# WHAT TO WORK ON
Pull every line with the word "фитнесом" out of the entries below.

[Extracted page text data]

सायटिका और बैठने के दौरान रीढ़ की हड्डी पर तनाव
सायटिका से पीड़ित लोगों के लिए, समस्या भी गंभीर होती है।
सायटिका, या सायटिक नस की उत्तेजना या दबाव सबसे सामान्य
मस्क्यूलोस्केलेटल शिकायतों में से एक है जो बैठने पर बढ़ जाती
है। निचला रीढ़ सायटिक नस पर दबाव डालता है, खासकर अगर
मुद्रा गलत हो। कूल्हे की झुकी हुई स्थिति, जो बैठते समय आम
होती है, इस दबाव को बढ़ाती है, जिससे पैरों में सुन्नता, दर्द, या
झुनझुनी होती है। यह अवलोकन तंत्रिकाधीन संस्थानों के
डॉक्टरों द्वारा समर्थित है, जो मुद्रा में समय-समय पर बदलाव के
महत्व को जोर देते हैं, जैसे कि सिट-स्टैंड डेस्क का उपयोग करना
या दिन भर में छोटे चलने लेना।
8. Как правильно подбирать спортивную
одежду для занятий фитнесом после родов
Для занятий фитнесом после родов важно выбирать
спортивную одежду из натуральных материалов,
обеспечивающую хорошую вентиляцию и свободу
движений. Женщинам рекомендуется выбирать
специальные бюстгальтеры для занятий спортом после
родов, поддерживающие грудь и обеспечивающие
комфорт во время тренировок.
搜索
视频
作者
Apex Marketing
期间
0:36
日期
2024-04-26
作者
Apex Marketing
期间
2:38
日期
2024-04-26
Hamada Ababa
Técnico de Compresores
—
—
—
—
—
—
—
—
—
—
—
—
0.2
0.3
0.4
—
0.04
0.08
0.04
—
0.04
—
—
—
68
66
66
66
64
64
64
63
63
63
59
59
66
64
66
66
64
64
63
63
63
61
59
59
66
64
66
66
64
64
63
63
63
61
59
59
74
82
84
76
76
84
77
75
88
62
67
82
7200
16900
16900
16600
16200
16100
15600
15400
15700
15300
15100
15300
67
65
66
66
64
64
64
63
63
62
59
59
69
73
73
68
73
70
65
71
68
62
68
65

# PROBLEM SOLUTION
одежду для занятий фитнесом после родов
Для занятий фитнесом после родов важно выбирать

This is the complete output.